What are the “special concerns” of operators? Primarily reliability and availability, say the operators. Almost all operators say that transformation to virtual elements would be possible only if all current network SLAs could be met. This, given that more and more user communications takes place over best-efforts services. Those services that aren’t totally OTT, like voice calls, are declining in importance. I think this is important, because it suggests that not only are operators fixated on virtualization as the creation of 1:1-mapped-to-devices virtual boxes, they’re fixated on a service model that’s out of sync with current market reality.

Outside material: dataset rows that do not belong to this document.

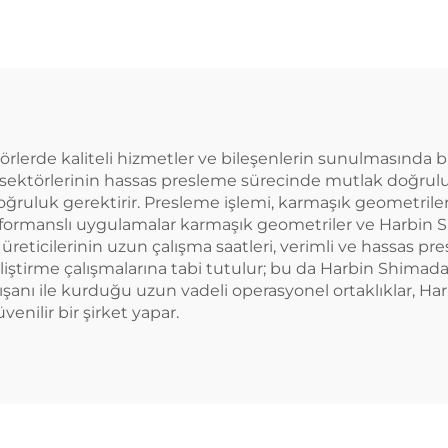
törlerde kaliteli hizmetler ve bileşenlerin sunulmasında b
k sektörlerinin hassas presleme sürecinde mutlak doğruluk
oğruluk gerektirir. Presleme işlemi, karmaşık geometril
performanslı uygulamalar karmaşık geometriler ve Harbin 
reticilerinin uzun çalışma saatleri, verimli ve hassas pr
liştirme çalışmalarına tabi tutulur; bu da Harbin Shimada 
alışanı ile kurduğu uzun vadeli operasyonel ortaklıklar, H
venilir bir şirket yapar.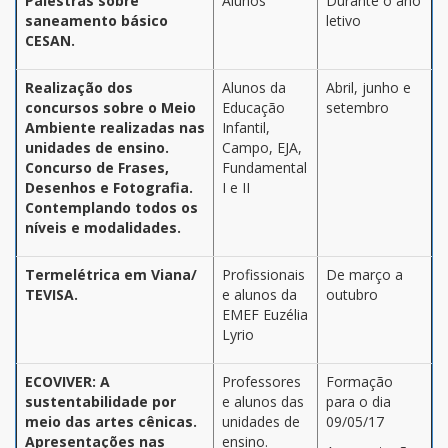
Palestras sobre
Alunos
Durante o ano
saneamento básico
letivo
CESAN.
Realização dos
Alunos da
Abril, junho e
concursos sobre o Meio
Educação
setembro
Ambiente realizadas nas
Infantil,
unidades de ensino.
Campo, EJA,
Concurso de Frases,
Fundamental
Desenhos e Fotografia.
I e II
Contemplando todos os
níveis e modalidades.
Termelétrica em Viana/
Profissionais
De março a
TEVISA.
e alunos da
outubro
EMEF Euzélia
Lyrio
ECOVIVER: A
Professores
Formação
sustentabilidade por
e alunos das
para o dia
meio das artes cênicas.
unidades de
09/05/17
Apresentações nas
ensino.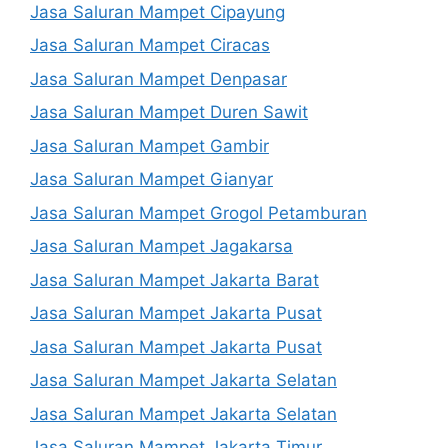
Jasa Saluran Mampet Cipayung
Jasa Saluran Mampet Ciracas
Jasa Saluran Mampet Denpasar
Jasa Saluran Mampet Duren Sawit
Jasa Saluran Mampet Gambir
Jasa Saluran Mampet Gianyar
Jasa Saluran Mampet Grogol Petamburan
Jasa Saluran Mampet Jagakarsa
Jasa Saluran Mampet Jakarta Barat
Jasa Saluran Mampet Jakarta Pusat
Jasa Saluran Mampet Jakarta Pusat
Jasa Saluran Mampet Jakarta Selatan
Jasa Saluran Mampet Jakarta Selatan
Jasa Saluran Mampet Jakarta Timur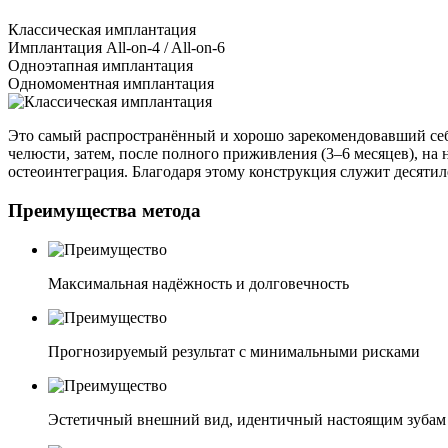
Классическая имплантация
Имплантация All-on-4 / All-on-6
Одноэтапная имплантация
Одномоментная имплантация
Это самый распространённый и хорошо зарекомендовавший себя 
челюсти, затем, после полного приживления (3–6 месяцев), на
остеоинтеграция. Благодаря этому конструкция служит десяти
Преимущества метода
Максимальная надёжность и долговечность
Прогнозируемый результат с минимальными рисками
Эстетичный внешний вид, идентичный настоящим зубам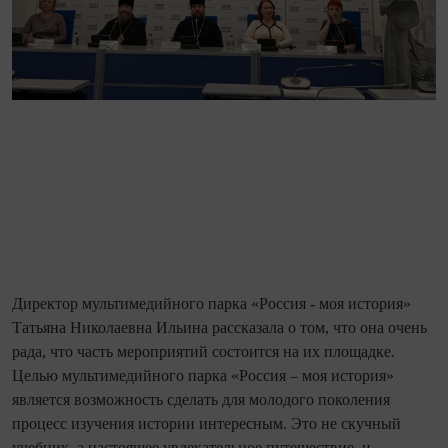
Директор мультимедийного парка «Россия - моя история»
Татьяна Николаевна Ильина рассказала о том, что она очень
рада, что часть мероприятий состоится на их площадке.
Целью мультимедийного парка «Россия – моя история»
является возможность сделать для молодого поколения
процесс изучения истории интересным. Это не скучный
учебник, а настоящее увлекательное путешествие, и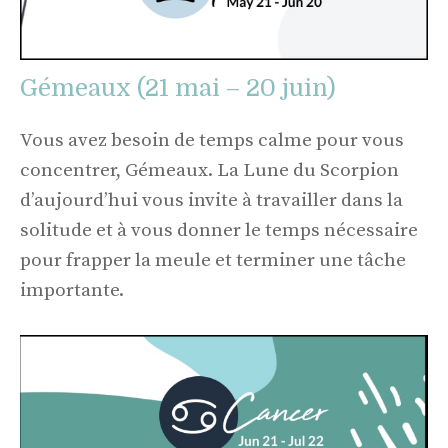
Gémeaux (21 mai – 20 juin)
Vous avez besoin de temps calme pour vous
concentrer, Gémeaux. La Lune du Scorpion
d’aujourd’hui vous invite à travailler dans la
solitude et à vous donner le temps nécessaire
pour frapper la meule et terminer une tâche
importante.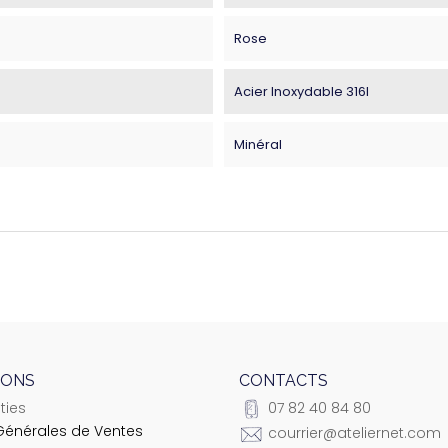
Rose
Acier Inoxydable 316l
Minéral
IONS
CONTACTS
ties
07 82 40 84 80
Générales de Ventes
courrier@ateliernet.com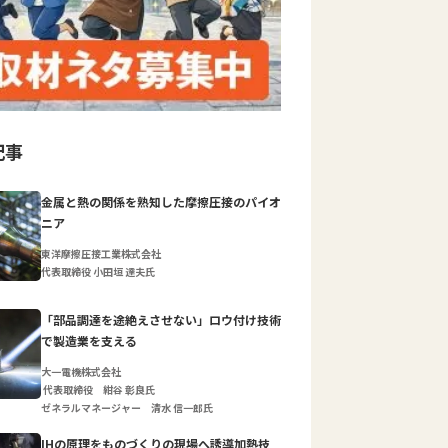
記事
金属と熱の関係を熟知した摩擦圧接のパイオ
ニア
東洋摩擦圧接工業株式会社
代表取締役 小田垣 達夫氏
「部品調達を途絶えさせない」ロウ付け技術
で製造業を支える
大一電機株式会社
代表取締役 紺谷 彰良氏
ゼネラルマネージャー 清水 信一郎氏
IHの原理をものづくりの現場へ誘導加熱技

This view of cloud-native means that operators do see it separate from NFV in deployment terms. For things like virtual CPE, operators think NFV will prevail. For implementing new services “above” the network (meaning OTT-like services) they think cloud-native will prevail. They also think that, over time, there will be more and more of those OTT-like services, and thus that NFV will deploy less often. About a third of operators think cloud-native will naturally displace NFV over time, even in vCPE applications.

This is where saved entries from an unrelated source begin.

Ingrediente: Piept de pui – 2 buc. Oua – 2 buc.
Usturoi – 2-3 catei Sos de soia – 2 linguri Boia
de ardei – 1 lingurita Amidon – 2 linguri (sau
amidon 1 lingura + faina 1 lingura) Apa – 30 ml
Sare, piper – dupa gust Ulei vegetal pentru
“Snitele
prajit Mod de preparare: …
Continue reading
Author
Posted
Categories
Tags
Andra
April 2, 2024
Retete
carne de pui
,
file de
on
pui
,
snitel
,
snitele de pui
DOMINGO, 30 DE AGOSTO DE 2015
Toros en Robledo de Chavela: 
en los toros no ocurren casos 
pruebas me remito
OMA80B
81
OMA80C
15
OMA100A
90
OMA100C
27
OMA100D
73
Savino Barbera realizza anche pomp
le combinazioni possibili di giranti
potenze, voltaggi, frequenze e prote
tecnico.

You might see these views as validations of many of the things I’ve said in past blogs, but I have to admit that there’s a big hole in the story that’s troubling me. Operators are unhappy with the symptoms of NFV’s issues as they are visible today. They have a very tactical view of what’s wrong with NFV, which means that they really don’t have a proper planning mindset to formulate a successor cloud-native model, or even to assess one. That’s bad, because outside a few technical specialists in the cloud-native world, the cloud-native model isn’t well-understood anywhere.

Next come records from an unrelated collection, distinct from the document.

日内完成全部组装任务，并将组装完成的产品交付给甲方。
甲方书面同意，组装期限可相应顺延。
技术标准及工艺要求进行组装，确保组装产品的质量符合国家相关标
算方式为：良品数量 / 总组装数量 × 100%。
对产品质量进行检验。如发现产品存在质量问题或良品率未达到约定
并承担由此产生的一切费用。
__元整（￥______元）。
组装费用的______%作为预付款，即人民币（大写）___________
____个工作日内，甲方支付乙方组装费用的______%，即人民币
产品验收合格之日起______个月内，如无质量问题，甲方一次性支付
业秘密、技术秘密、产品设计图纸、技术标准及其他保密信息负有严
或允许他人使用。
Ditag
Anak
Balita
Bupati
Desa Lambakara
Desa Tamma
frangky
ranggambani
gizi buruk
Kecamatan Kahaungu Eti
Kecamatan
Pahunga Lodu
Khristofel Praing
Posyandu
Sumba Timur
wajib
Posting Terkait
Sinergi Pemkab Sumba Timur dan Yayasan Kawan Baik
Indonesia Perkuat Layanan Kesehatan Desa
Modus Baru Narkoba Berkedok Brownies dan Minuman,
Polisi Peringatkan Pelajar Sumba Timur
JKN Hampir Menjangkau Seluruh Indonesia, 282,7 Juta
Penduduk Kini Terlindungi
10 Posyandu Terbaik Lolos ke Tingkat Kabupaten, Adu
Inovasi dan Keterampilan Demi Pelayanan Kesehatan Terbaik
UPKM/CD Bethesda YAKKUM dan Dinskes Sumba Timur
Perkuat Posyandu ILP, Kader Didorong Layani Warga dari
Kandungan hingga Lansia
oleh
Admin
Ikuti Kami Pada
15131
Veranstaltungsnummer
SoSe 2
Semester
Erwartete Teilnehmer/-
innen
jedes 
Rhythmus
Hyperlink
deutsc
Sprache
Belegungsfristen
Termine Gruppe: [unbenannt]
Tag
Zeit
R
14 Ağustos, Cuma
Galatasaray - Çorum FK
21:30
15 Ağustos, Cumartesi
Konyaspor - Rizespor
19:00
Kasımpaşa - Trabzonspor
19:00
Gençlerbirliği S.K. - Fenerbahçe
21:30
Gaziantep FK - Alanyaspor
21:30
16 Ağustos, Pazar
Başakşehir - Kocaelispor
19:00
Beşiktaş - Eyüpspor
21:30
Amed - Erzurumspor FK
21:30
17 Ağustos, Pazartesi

We do have a sort-of-ad-hoc vision of the cloud-native story, and that vision is getting clearer as major vendors start assembling and marketing collections of open-source technology that collectively address all the cloud-native requirements. Still, the vision is still so hazy that most enterprises (to whom the efforts of vendors are largely targeted) don’t understand it. Operator planners have less exposure than even enterprise planners, and more ossified thought processes too. This is why operators think a full cloud-native transformation will take a long time.
This is also likely why so many operators are looking to partnerships with the cloud providers as a means of realizing their own near-term opportunities for cloud-hosting of features and functions. They may learn enough from those to get their own infrastructure right. But while they’re learning, nothing much they do with cloud-native technology, whether it’s in something old like NFV, something current like 5G, or something future like IoT, is likely to flounder.
The biggest risk we face in transformation is this planning-lags-behind-markets problem. Operators need to understand what the future will look like, a future they know instinctively has been shaped by the cloud providers. If they don’t, then they’ll keep doing NFV-like projects and making the same old mistakes. We can fix the mistakes of the past only if we don’t keep repeating them.